Transcribed page contents
▶
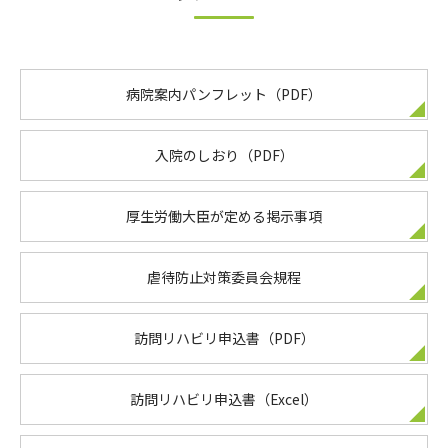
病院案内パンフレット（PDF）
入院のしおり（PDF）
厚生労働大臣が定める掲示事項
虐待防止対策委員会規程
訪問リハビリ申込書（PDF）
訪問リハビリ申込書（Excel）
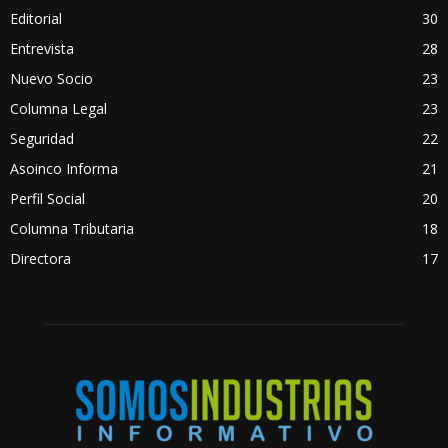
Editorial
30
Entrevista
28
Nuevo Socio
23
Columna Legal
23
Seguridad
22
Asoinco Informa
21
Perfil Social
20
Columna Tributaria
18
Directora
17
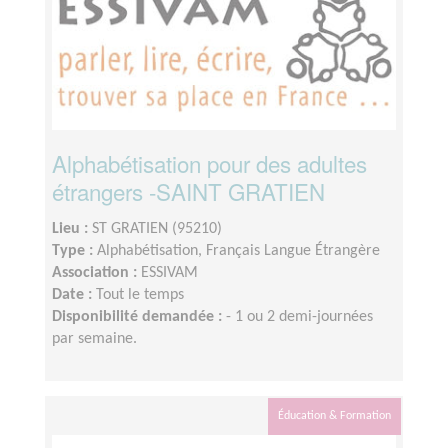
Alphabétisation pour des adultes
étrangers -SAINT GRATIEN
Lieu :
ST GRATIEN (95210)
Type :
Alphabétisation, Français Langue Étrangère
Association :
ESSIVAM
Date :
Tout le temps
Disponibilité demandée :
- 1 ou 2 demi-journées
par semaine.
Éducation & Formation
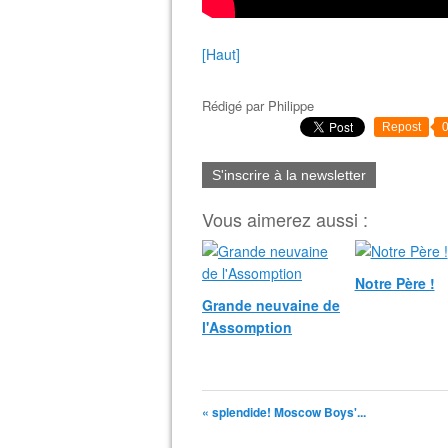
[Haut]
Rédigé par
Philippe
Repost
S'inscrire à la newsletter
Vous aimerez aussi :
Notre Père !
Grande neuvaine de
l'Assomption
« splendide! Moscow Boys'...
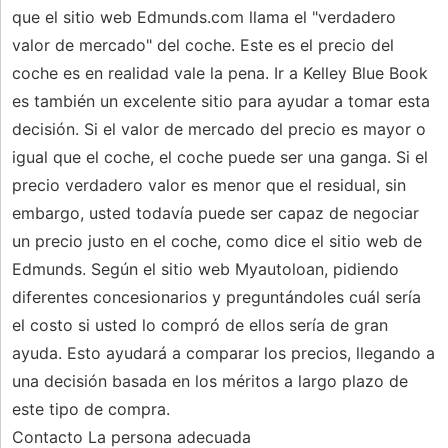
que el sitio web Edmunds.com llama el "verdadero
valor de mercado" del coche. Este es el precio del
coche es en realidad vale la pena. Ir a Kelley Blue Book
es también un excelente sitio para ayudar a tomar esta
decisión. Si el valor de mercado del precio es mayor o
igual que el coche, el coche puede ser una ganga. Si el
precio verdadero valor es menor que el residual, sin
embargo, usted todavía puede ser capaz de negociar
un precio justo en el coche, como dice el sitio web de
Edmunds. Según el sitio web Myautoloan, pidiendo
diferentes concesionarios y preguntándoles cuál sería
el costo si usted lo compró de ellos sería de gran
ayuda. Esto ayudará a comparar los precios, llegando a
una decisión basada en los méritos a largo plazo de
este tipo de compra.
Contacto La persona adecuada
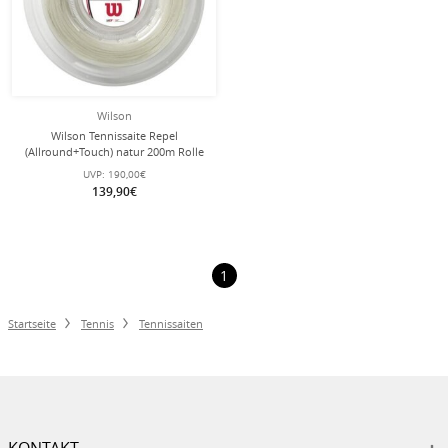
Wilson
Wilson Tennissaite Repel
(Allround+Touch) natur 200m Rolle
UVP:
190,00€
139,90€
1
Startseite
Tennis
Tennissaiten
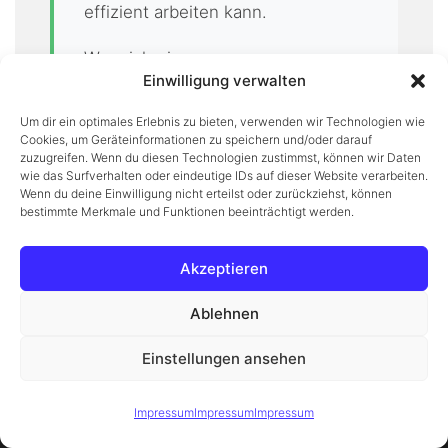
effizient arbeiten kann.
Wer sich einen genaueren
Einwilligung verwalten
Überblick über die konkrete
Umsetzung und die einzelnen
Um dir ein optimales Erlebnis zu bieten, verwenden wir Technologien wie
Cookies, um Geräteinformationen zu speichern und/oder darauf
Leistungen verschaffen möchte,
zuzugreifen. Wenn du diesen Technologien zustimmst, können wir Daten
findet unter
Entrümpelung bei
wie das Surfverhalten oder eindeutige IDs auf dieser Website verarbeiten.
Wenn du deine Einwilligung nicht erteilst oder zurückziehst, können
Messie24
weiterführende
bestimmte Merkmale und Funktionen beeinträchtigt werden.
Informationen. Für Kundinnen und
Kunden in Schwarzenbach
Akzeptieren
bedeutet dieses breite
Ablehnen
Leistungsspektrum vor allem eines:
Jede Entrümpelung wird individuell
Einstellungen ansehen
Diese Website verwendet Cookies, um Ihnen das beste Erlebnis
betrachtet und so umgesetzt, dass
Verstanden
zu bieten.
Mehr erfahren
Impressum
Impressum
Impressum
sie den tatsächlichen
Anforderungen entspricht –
◀
▶
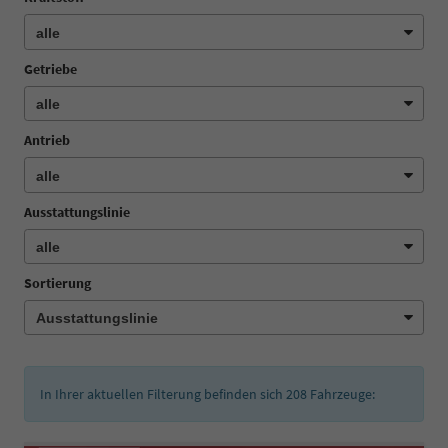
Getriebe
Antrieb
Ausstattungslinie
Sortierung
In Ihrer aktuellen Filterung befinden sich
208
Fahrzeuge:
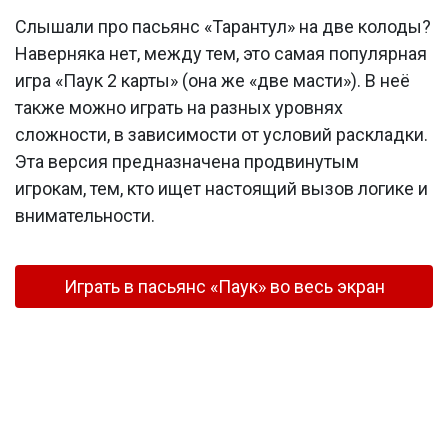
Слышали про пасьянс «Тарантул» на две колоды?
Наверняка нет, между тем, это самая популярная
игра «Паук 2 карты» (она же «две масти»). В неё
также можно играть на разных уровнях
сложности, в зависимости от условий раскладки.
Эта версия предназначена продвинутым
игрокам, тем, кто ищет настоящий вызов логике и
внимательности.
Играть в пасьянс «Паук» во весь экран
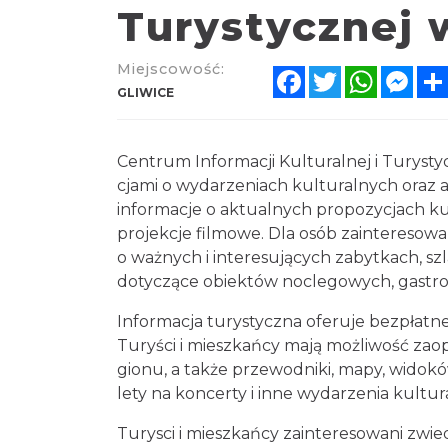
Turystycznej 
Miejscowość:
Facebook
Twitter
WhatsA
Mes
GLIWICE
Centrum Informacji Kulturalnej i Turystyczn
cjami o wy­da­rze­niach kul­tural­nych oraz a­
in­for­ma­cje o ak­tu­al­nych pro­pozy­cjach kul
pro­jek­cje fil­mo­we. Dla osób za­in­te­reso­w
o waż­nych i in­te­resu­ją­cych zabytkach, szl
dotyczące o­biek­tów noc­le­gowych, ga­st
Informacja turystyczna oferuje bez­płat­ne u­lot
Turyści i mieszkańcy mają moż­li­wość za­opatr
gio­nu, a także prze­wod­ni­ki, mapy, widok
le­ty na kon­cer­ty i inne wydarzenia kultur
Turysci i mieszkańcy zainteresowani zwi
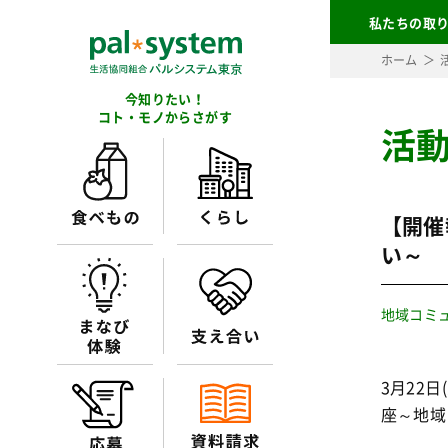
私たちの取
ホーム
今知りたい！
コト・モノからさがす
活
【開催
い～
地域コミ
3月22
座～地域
◀
Exercise requirements:
Taking the lines above, repeat exactly those from the line that contains "Einwilligung verwalten" through the line that contains "Anforderungen entspricht –", and both of those lines as well. Include nothing else.

Answer area:
Einwilligung verwalten
Überblick über die konkrete
Umsetzung und die einzelnen
Um dir ein optimales Erlebnis zu bieten, verwenden wir Technologien wie
Cookies, um Geräteinformationen zu speichern und/oder darauf
Leistungen verschaffen möchte,
zuzugreifen. Wenn du diesen Technologien zustimmst, können wir Daten
findet unter
Entrümpelung bei
wie das Surfverhalten oder eindeutige IDs auf dieser Website verarbeiten.
Wenn du deine Einwilligung nicht erteilst oder zurückziehst, können
Messie24
weiterführende
bestimmte Merkmale und Funktionen beeinträchtigt werden.
Informationen. Für Kundinnen und
Kunden in Schwarzenbach
Akzeptieren
bedeutet dieses breite
Ablehnen
Leistungsspektrum vor allem eines:
Jede Entrümpelung wird individuell
Einstellungen ansehen
Diese Website verwendet Cookies, um Ihnen das beste Erlebnis
betrachtet und so umgesetzt, dass
Verstanden
zu bieten.
Mehr erfahren
Impressum
Impressum
Impressum
sie den tatsächlichen
Anforderungen entspricht –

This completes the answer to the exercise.